Dutifully, Catholics go on the hunt each year for the highly coveted, purple and pink candle ensemble vital to any serious Advent wreath. I’m eighty-seven percent sure that I buy a replacement set after Christmas in anticipation of the following liturgical season. I proudly congratulate myself for thinking ahead, taking advantage of the sale price, and being prepared.
However, I have yet to rediscover those candles in time for the first weeks lighting. Wherever it is that I put them, thinking it the most obvious place of all has, to date, not yielded any candles. Hence I have to run out and buy more each year at the last minute when there is a drastic unavailability of said candles.
I am pretty sure when I pass on from this world and my kids are stuck clearing out my belongings they will unearth a vast supply of Advent candles and simply look at one another, shrug their shoulders and wonder why. It will be a mystery they ponder and talk about around the Christmas tree each year. “Silly, crazy mom, whatever was she was thinking of doing with all those candles?”
Each season, I get the creative bug and try to come up with new and ever imaginative ways to display our wreath. A couple of years ago I thought I would suspend it above our dining room table. This appeared to be all well and good, theoretically, in an aesthetically-pleasing sort of way. Why, it was even “pre-Pinterest” in its clever application. Hovering almost angelically above our meals, it was a sight to behold. Functionally, however, one had to always remember to go low when passing the peas or pouring milk.
I remember finishing up the dishes one evening when our youngest quizzically mentioned something about a fire. I gazed out into the vast expanse of desert that is arrayed behind our home and scanned the horizon. I didn’t see a fire. The fire isn’t “out there” someone screamed…the Advent wreath was ablaze!
After the max exodus post dinner, the unattended wreath had caught fire as the candles reached the conclusion of their lives and made contact with oil-rich plastic products. Quickly reacting we attempted to disengage the wreath from its mooring and gave it “the ‘ol heave ho” into the yard. There we watched it slowly burn out in a blaze of glory. Its demise was not in vain and has gone down in history, recanted each Advent with hilarity.

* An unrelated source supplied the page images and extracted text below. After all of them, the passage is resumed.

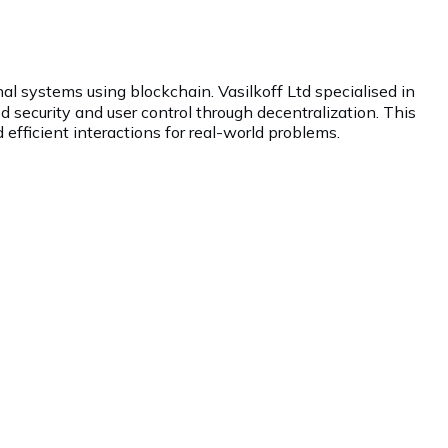
nal systems using blockchain. Vasilkoff Ltd specialised in
 security and user control through decentralization. This
 efficient interactions for real-world problems.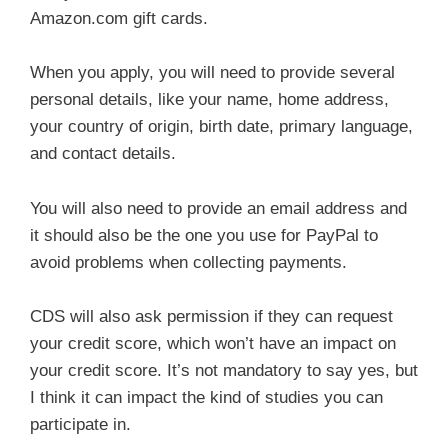
Amazon.com gift cards.
When you apply, you will need to provide several
personal details, like your name, home address,
your country of origin, birth date, primary language,
and contact details.
You will also need to provide an email address and
it should also be the one you use for PayPal to
avoid problems when collecting payments.
CDS will also ask permission if they can request
your credit score, which won’t have an impact on
your credit score. It’s not mandatory to say yes, but
I think it can impact the kind of studies you can
participate in.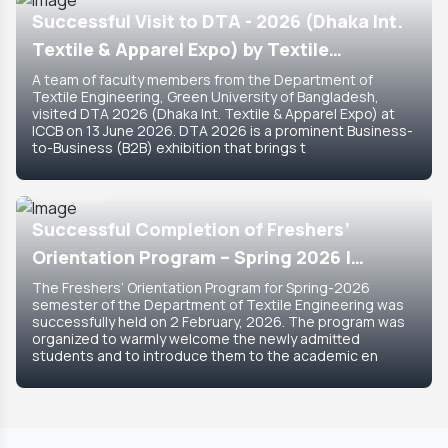
Successful Visit to DTA - 2026 (Dhaka Int.
Textile & Apparel Expo) by Textile
Engineering Department
A team of faculty members from the Department of
Textile Engineering, Green University of Bangladesh,
visited DTA 2026 (Dhaka Int. Textile & Apparel Expo) at
ICCB on 13 June 2026. DTA 2026 is a prominent Business-
to-Business (B2B) exhibition that brings t
8 Feb, 2026
Featured
Successful Completion of Freshers’
Orientation Program – Spring 2026 |
Department of Textile Engineering
The Freshers’ Orientation Program for Spring-2026
semester of the Department of Textile Engineering was
successfully held on 2 February, 2026. The program was
organized to warmly welcome the newly admitted
students and to introduce them to the academic en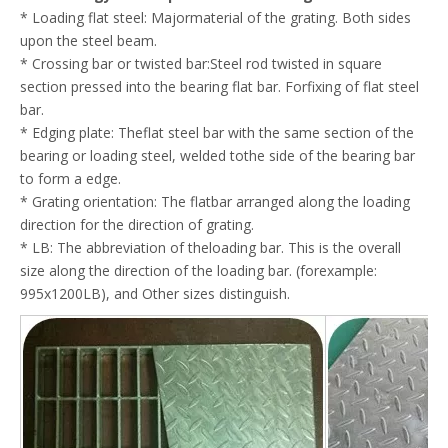
* Loading flat steel: Majormaterial of the grating. Both sides
upon the steel beam.
* Crossing bar or twisted bar:Steel rod twisted in square
section pressed into the bearing flat bar. Forfixing of flat steel
bar.
* Edging plate: Theflat steel bar with the same section of the
bearing or loading steel, welded tothe side of the bearing bar
to form a edge.
* Grating orientation: The flatbar arranged along the loading
direction for the direction of grating.
* LB: The abbreviation of theloading bar. This is the overall
size along the direction of the loading bar. (forexample:
995x1200LB), and Other sizes distinguish.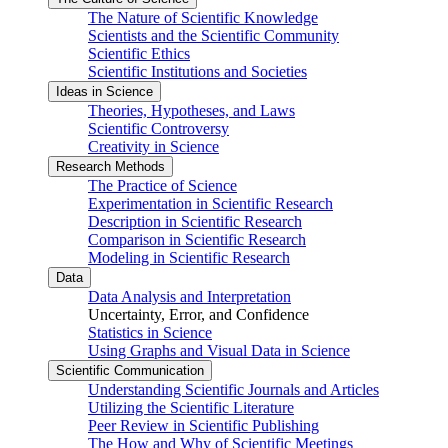
The Nature of Scientific Knowledge
Scientists and the Scientific Community
Scientific Ethics
Scientific Institutions and Societies
Ideas in Science
Theories, Hypotheses, and Laws
Scientific Controversy
Creativity in Science
Research Methods
The Practice of Science
Experimentation in Scientific Research
Description in Scientific Research
Comparison in Scientific Research
Modeling in Scientific Research
Data
Data Analysis and Interpretation
Uncertainty, Error, and Confidence
Statistics in Science
Using Graphs and Visual Data in Science
Scientific Communication
Understanding Scientific Journals and Articles
Utilizing the Scientific Literature
Peer Review in Scientific Publishing
The How and Why of Scientific Meetings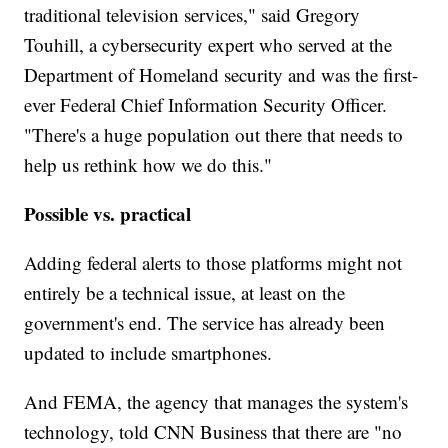
traditional television services," said Gregory
Touhill, a cybersecurity expert who served at the
Department of Homeland security and was the first-
ever Federal Chief Information Security Officer.
"There's a huge population out there that needs to
help us rethink how we do this."
Possible vs. practical
Adding federal alerts to those platforms might not
entirely be a technical issue, at least on the
government's end. The service has already been
updated to include smartphones.
And FEMA, the agency that manages the system's
technology, told CNN Business that there are "no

Other Advent recollections involve tiffs which ensued between the “lighters” and the “blowers.” The timeless question of who gets to light, and who gets to extinguish was always a hotly debated topic for the younger kids. Once they hit the teenage years they no longer placed that kind of priority on the “subjects worth fighting about” list.

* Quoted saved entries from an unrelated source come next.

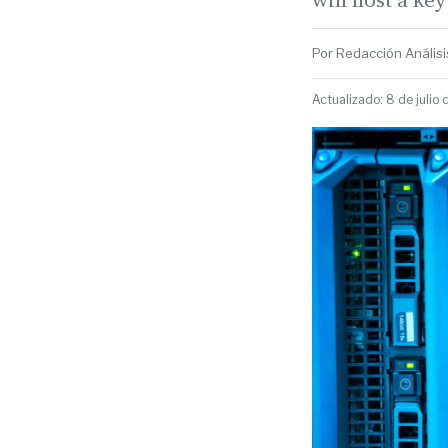
Por Redacción Análisis
Actualizado: 8 de julio 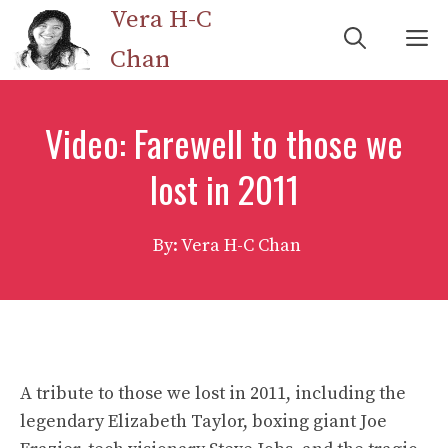
Skip
Vera H-C
M
to
Chan
content
Video: Farewell to those we
lost in 2011
By: Vera H-C Chan
A tribute to those we lost in 2011, including the
legendary Elizabeth Taylor, boxing giant Joe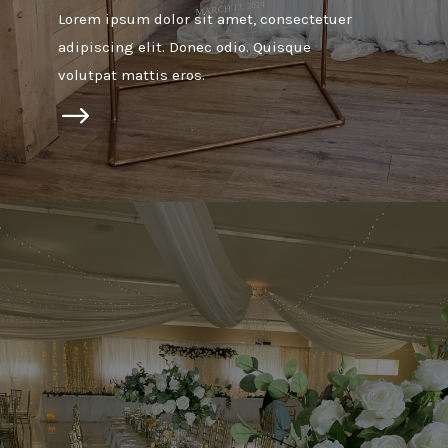
Lorem ipsum dolor sit amet, consectetuer
adipiscing elit. Donec odio. Quisque
volutpat mattis eros.
$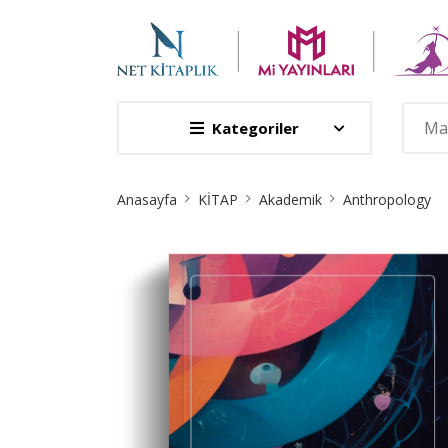
Kategoriler
Site
Anasayfa
KİTAP
Akademik
Anthropology
Breadcrumb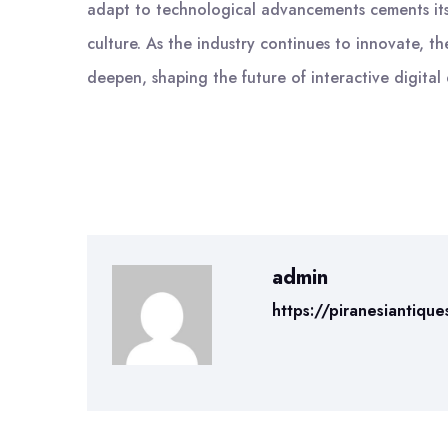
adapt to technological advancements cements its 
culture. As the industry continues to innovate, t
deepen, shaping the future of interactive digital
admin
https://piranesiantique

It was with great wisdom that the suggested prayers accompanying the lighting usually stipulated who got to light and when. I wonder if there was a long-lost addendum that went into detail on the act of extinguishing that somehow vanished over the centuries. “On the evening upon the lighting of the rose candle, the youngest female exerts her wee precious breath snuffing outeth the light.”
Perhaps that issue wasn’t a big deal in your homes, I can assure you our kids made it one in ours. Honestly there were a few times we had to relight the whole thing to right the infraction and let the proper kid have their turn blowing out. Oh, the things we parents do to make peace.
I’d love to hear about the advent wreath adventures in your home if you will take the time to share. I cannot be the only one who has stories.
May your homes this season be filled with love, laughter and the light of Christmas.